23 Kasım 2011 Çarşamba

Kabuslar I


Oyunun başlamasına 15 dakika kadar var, salon girişindeki duvarlara asılmış fotoğrafları inceliyorum. Siyah beyaz fotoğraflar var eski oyunlara ait. 80 yıllık bir tiyatro salonundayım. On dakika kadar daha boyu uzuyor zamanın, iyice kalabalık oluyor etraf; insanlar içeriye girmeye başlıyorlar.  Hava soğuk kış vaktindeyiz, paltolar kabanlar çıkıyor, o vakit ben de çıkarıyorum kabanımı, koltuğumun altına sıkıştırıyorum, giriyorum salona. Oturuyorum orta halli yerime. Yaklaşık on dakika boyunca, dakikada iki kez toplamda yirmi kez cep telefonumu kontrol ediyorum.

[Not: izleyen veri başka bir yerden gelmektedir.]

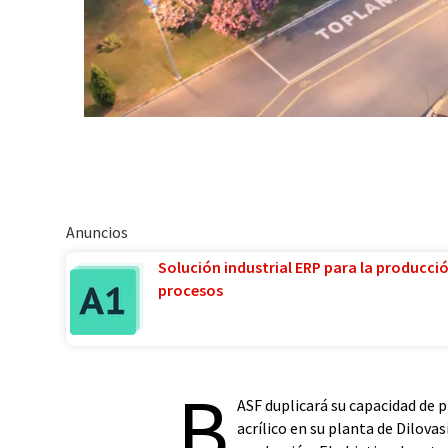
Anuncios
Solución industrial ERP para la producci
procesos
B
ASF duplicará su capacidad de 
acrílico en su planta de Dilova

Evet kapalı, bakalım kapalı mı, kapalı işte, acaba biraz önce kapadım sanarken aslında kapalı olan telefonu açmış olabilir miyim, bir kontrol edelim, evet kapalı. Bir telefonu kapamışsan o telefon bir buçuk dakika sonra da hala kapalı olur. Benim telefonum da o telefonlardan mı? Bir bakalım evet o telefonlardan. Tamam telefonu kapadım ama belki bir alarm kurmuş olabilirim, bu telefon kapalıyken de alarmı çalan telefonlardan mı? En iyisi telefonun şarjını da çıkarmak. Aslında en iyisi bu telefonu öldürüp kimse görmeden arabanın bagajına yerleştirmeli ve ıssız bir göle atmalı. Belki de boğduktan sonra küçük  parçalara ayırdığım hain telefonu büyük bir çukur kazıp içine gömmeliyim. Cinayet planlamak dehşet verici bir şey olabilir ama şu an bu telefonu öldürmek düşüncesi beni o kadar rahatlatıyor ki; sesini bir daha duymamak için en cani şekilde yoketmek istiyorum onu.
Oyun başladı. Cinayet gerçekleşmedi. Oyunun güzelliği cinayetin gerçekleşmemiş olma huzursuzluğunu bastırdı.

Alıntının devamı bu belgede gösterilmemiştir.